■ Task to complete ■
All of the data should be given again word for word, though the images are to be left out.

Page images and extracted text:
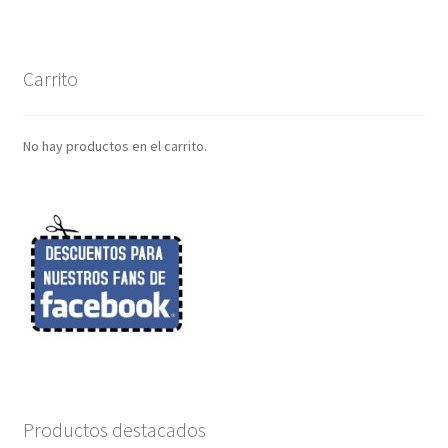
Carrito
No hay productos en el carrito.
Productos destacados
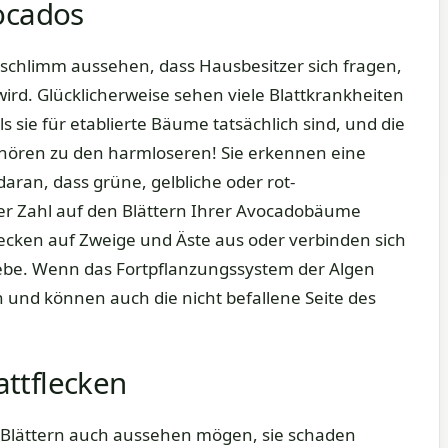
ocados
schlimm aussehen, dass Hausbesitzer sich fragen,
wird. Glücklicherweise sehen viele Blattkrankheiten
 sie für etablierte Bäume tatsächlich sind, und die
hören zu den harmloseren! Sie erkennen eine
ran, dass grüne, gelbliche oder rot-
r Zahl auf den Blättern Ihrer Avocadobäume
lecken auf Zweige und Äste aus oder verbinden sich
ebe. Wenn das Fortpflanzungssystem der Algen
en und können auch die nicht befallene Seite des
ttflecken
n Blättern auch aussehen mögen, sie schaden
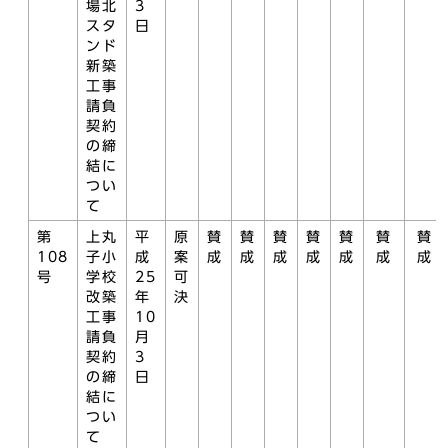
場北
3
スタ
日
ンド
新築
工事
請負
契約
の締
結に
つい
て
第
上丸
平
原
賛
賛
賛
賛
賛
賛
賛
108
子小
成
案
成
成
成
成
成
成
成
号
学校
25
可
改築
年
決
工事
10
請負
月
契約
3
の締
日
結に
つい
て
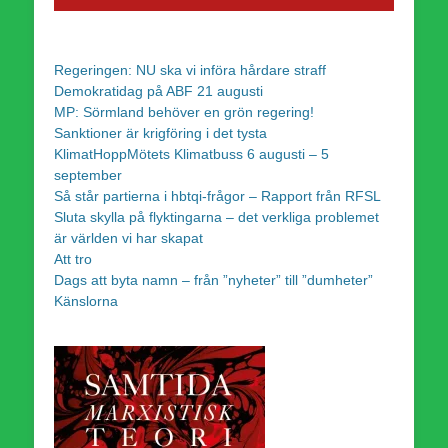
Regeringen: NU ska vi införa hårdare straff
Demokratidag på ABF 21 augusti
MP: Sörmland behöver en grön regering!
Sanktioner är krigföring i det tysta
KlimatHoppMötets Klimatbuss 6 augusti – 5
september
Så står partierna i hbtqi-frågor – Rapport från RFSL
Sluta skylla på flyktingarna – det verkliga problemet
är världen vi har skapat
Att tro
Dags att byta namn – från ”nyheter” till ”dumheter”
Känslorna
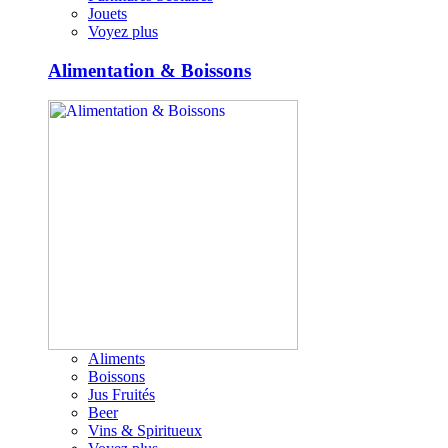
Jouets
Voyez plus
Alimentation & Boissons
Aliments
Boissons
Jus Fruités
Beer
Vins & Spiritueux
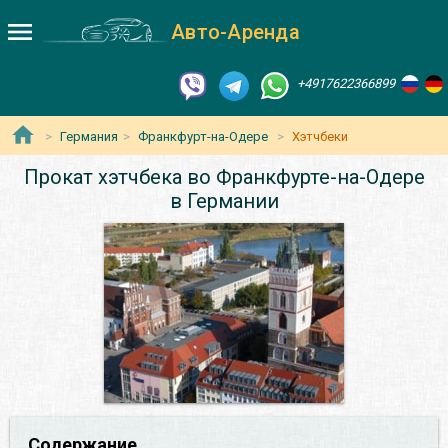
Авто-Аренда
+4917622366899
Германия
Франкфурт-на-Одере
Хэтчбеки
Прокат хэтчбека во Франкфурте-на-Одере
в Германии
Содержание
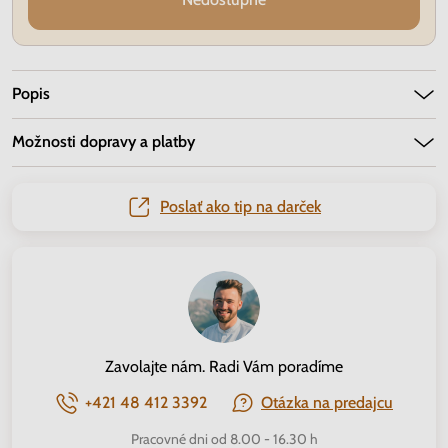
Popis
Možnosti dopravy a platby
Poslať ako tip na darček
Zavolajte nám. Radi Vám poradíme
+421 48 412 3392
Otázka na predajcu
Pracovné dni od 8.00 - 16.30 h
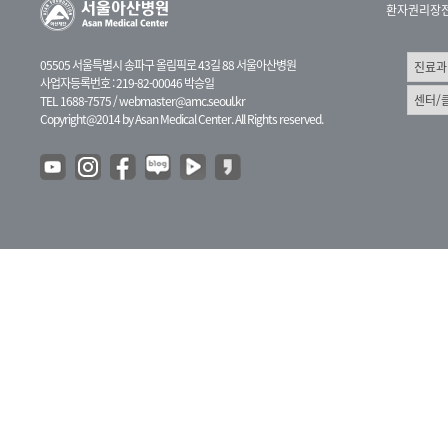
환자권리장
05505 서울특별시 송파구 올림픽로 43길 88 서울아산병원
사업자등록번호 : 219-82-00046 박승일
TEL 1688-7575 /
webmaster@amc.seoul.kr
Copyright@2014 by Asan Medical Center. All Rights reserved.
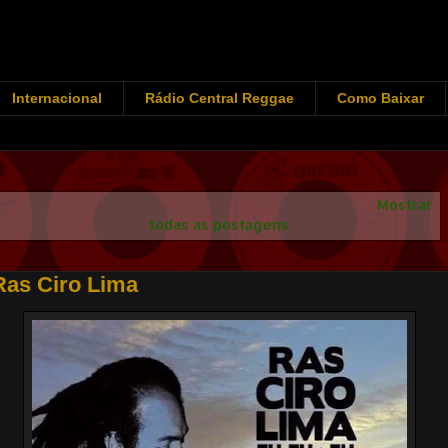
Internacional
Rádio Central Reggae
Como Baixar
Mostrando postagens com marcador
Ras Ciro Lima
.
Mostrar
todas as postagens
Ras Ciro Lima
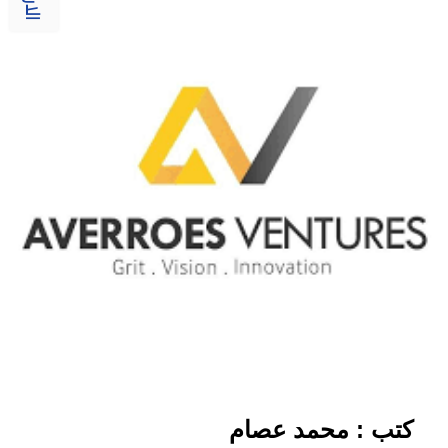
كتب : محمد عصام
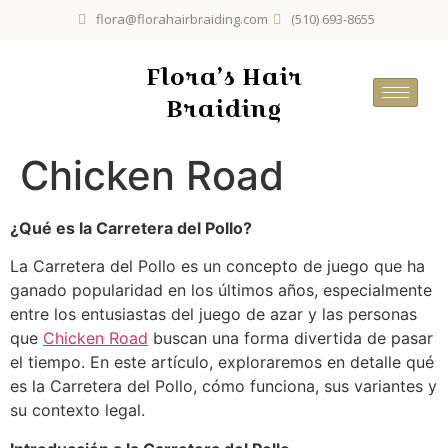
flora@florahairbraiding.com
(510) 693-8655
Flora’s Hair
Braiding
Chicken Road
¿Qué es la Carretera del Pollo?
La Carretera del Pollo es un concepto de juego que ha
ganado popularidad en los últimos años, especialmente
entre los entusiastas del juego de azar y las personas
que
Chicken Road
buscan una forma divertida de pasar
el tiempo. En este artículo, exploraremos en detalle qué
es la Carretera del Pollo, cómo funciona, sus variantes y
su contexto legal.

■ Task solution ■
Carrito
No hay productos en el carrito.
Productos destacados
ocados
schlimm aussehen, dass Hausbesitzer sich fragen,
wird. Glücklicherweise sehen viele Blattkrankheiten
 sie für etablierte Bäume tatsächlich sind, und die
hören zu den harmloseren! Sie erkennen eine
ran, dass grüne, gelbliche oder rot-
r Zahl auf den Blättern Ihrer Avocadobäume
lecken auf Zweige und Äste aus oder verbinden sich
ebe. Wenn das Fortpflanzungssystem der Algen
en und können auch die nicht befallene Seite des
ttflecken
n Blättern auch aussehen mögen, sie schaden
場北
3
スタ
日
ンド
新築
工事
請負
契約
の締
結に
つい
て
第
上丸
平
原
賛
賛
賛
賛
賛
賛
賛
108
子小
成
案
成
成
成
成
成
成
成
号
学校
25
可
改築
年
決
工事
10
請負
月
契約
3
の締
日
結に
つい
て
Regeringen: NU ska vi införa hårdare straff
Demokratidag på ABF 21 augusti
MP: Sörmland behöver en grön regering!
Sanktioner är krigföring i det tysta
KlimatHoppMötets Klimatbuss 6 augusti – 5
september
Så står partierna i hbtqi-frågor – Rapport från RFSL
Sluta skylla på flyktingarna – det verkliga problemet
är världen vi har skapat
Att tro
Dags att byta namn – från ”nyheter” till ”dumheter”
Känslorna
Jouets
Voyez plus
Alimentation & Boissons
Aliments
Boissons
Jus Fruités
Beer
Vins & Spiritueux
Авто-Аренда
+4917622366899
Германия
Франкфурт-на-Одере
Хэтчбеки
Прокат хэтчбека во Франкфурте-на-Одере
в Германии
Содержание
Popis
Možnosti dopravy a platby
Poslať ako tip na darček
Zavolajte nám. Radi Vám poradíme
+421 48 412 3392
Otázka na predajcu
Pracovné dni od 8.00 - 16.30 h
환자권리장
05505 서울특별시 송파구 올림픽로 43길 88 서울아산병원
사업자등록번호 : 219-82-00046 박승일
TEL 1688-7575 /
webmaster@amc.seoul.kr
Copyright@2014 by Asan Medical Center. All Rights reserved.
Internacional
Rádio Central Reggae
Como Baixar
Mostrando postagens com marcador
Ras Ciro Lima
.
Mostrar
todas as postagens
Ras Ciro Lima
كتب : محمد عصام
flora@florahairbraiding.com
(510) 693-8655
Flora’s Hair
Braiding
Chicken Road
¿Qué es la Carretera del Pollo?
La Carretera del Pollo es un concepto de juego que ha
ganado popularidad en los últimos años, especialmente
entre los entusiastas del juego de azar y las personas
que
Chicken Road
buscan una forma divertida de pasar
el tiempo. En este artículo, exploraremos en detalle qué
es la Carretera del Pollo, cómo funciona, sus variantes y
su contexto legal.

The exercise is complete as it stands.